Click to expand/hide SQL code for the 5 most suspicious transactions
```sql SELECT transaction_id, CUSTOMER_ID, TERMINAL_ID, formatted_datetime, prediction_probability FROM default.db_predictions_delta_table ORDER BY prediction_probability DESC LIMIT 5; ```
Click to expand/hide SQL code for all transactions from the 5 most suspicious cards
```sql -- All txs from the top 5 cards by average fraud probability WITH top5_cards AS ( SELECT CUSTOMER_ID AS card_id, AVG(prediction_probability) AS fraud_prob FROM default.db_predictions_delta_table GROUP BY CUSTOMER_ID ORDER BY AVG(prediction_probability) DESC LIMIT 5 ) SELECT * FROM default.db_predictions_delta_table WHERE CUSTOMER_ID IN (SELECT card_id FROM top5_cards); ```
Click to expand/hide SQL code for all transactions from the 5 most suspicious terminals
```sql -- All txs from the top 5 terminals by average fraud probability WITH top5_terminals AS ( SELECT TERMINAL_ID, AVG(prediction_probability) AS fraud_prob FROM default.db_predictions_delta_table GROUP BY TERMINAL_ID ORDER BY AVG(prediction_probability) DESC LIMIT 5 ) SELECT * FROM default.db_predictions_delta_table WHERE TERMINAL_ID IN (SELECT TERMINAL_ID FROM top5_terminals); ```
The result is an interactive dashboard where the user can select a date range and see all suspicious activity from that range.

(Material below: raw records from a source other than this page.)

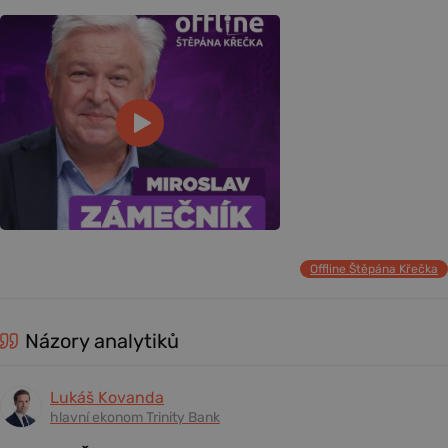
Offline Štěpána Křečka
Názory analytiků
Lukáš Kovanda
hlavní ekonom Trinity Bank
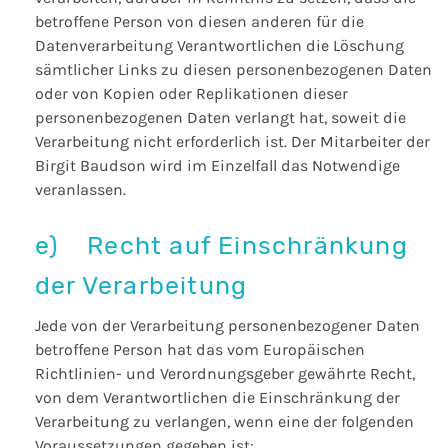
betroffene Person von diesen anderen für die
Datenverarbeitung Verantwortlichen die Löschung
sämtlicher Links zu diesen personenbezogenen Daten
oder von Kopien oder Replikationen dieser
personenbezogenen Daten verlangt hat, soweit die
Verarbeitung nicht erforderlich ist. Der Mitarbeiter der
Birgit Baudson wird im Einzelfall das Notwendige
veranlassen.
e) Recht auf Einschränkung
der Verarbeitung
Jede von der Verarbeitung personenbezogener Daten
betroffene Person hat das vom Europäischen
Richtlinien- und Verordnungsgeber gewährte Recht,
von dem Verantwortlichen die Einschränkung der
Verarbeitung zu verlangen, wenn eine der folgenden
Voraussetzungen gegeben ist:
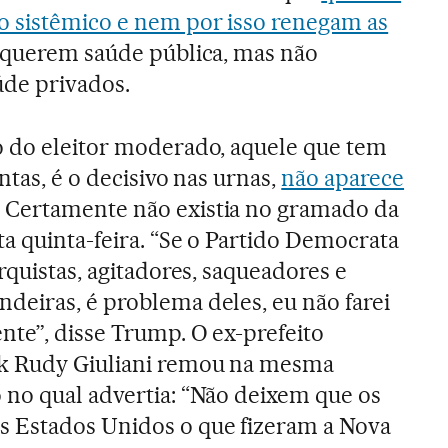
o sistêmico e nem por isso renegam as
 querem saúde pública, mas não
úde privados.
o do eleitor moderado, aquele que tem
ntas, é o decisivo nas urnas,
não aparece
. Certamente não existia no gramado da
ta quinta-feira. “Se o Partido Democrata
rquistas, agitadores, saqueadores e
eiras, é problema deles, eu não farei
nte”, disse Trump. O ex-prefeito
rk Rudy Giuliani remou na mesma
no qual advertia: “Não deixem que os
 Estados Unidos o que fizeram a Nova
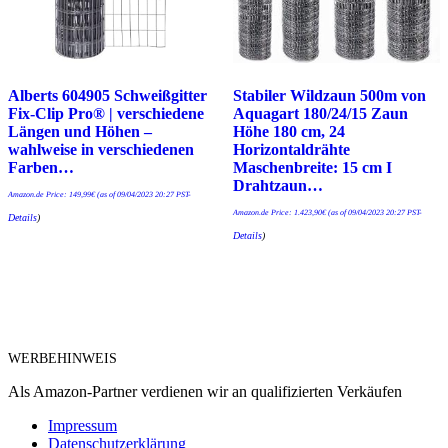
Alberts 604905 Schweißgitter
Stabiler Wildzaun 500m von
Fix-Clip Pro® | verschiedene
Aquagart 180/24/15 Zaun
Längen und Höhen –
Höhe 180 cm, 24
wahlweise in verschiedenen
Horizontaldrähte
Farben…
Maschenbreite: 15 cm I
Drahtzaun…
Amazon.de Price:
149,99
€
(as of 09/04/2023 20:27 PST-
Amazon.de Price:
1.423,90
€
(as of 09/04/2023 20:27 PST-
Details
)
Details
)
WERBEHINWEIS
Als Amazon-Partner verdienen wir an qualifizierten Verkäufen
Impressum
Datenschutzerklärung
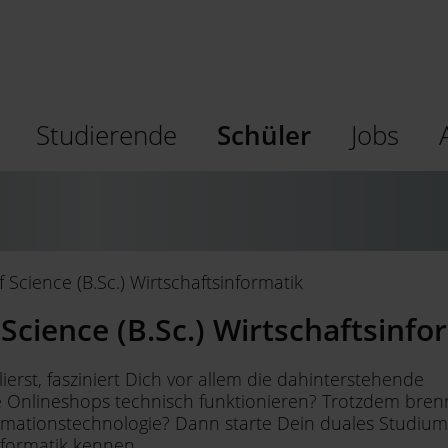
Studierende
Schüler
Jobs
Science (B.Sc.) Wirtschaftsinformatik
Science (B.Sc.) Wirtschaftsinf
rst, fasziniert Dich vor allem die dahinterstehende
e Onlineshops technisch funktionieren? Trotzdem bren
formationstechnologie? Dann starte Dein duales Studium
informatik kennen.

Due to the limitations of Databricks Free Edition, I can only provide static images of the page.
9.3 The dashboard page monitoring model performance
To monitor model performace, we generated two time series. The first tracks precision and recall over time. The second tracks the average predicted probability by fraud scenario, to see which types of fraud signals the model is picking up.
Click to expand/hide SQL code for daily model metrics
```sql SELECT date_trunc('day', TX_DATETIME) AS date, COUNT(*) AS total_transactions, SUM(TX_FRAUD) AS total_frauds, AVG(prediction_probability) AS avg_prediction_score, SUM(CASE WHEN prediction = 1 THEN 1 ELSE 0 END) AS predicted_frauds, SUM(CASE WHEN prediction = 1 AND TX_FRAUD = 1 THEN 1 ELSE 0 END) AS true_positives, SUM(CASE WHEN prediction = 1 AND TX_FRAUD = 0 THEN 1 ELSE 0 END) AS false_positives, SUM(CASE WHEN prediction = 0 AND TX_FRAUD = 1 THEN 1 ELSE 0 END) AS false_negatives, -- Compute precision and recall safely CASE WHEN SUM(CASE WHEN prediction = 1 THEN 1 ELSE 0 END) > 0 THEN SUM(CASE WHEN prediction = 1 AND TX_FRAUD = 1 THEN 1 ELSE 0 END)*1.0 / SUM(CASE WHEN prediction = 1 THEN 1 ELSE 0 END) ELSE NULL END AS precision, CASE WHEN SUM(TX_FRAUD) > 0 THEN SUM(CASE WHEN prediction = 1 AND TX_FRAUD = 1 THEN 1 ELSE 0 END)*1.0 / SUM(TX_FRAUD) ELSE NULL END AS recall FROM delta.`/Volumes/workspace/default/fraud_volume/db_predictions_delta_table` GROUP BY date ORDER BY date; ```
9.4 The dashboard page monitoring high-level tranasction activity
The final dashboard page simply tracks the numbers and amounts of transactions over time.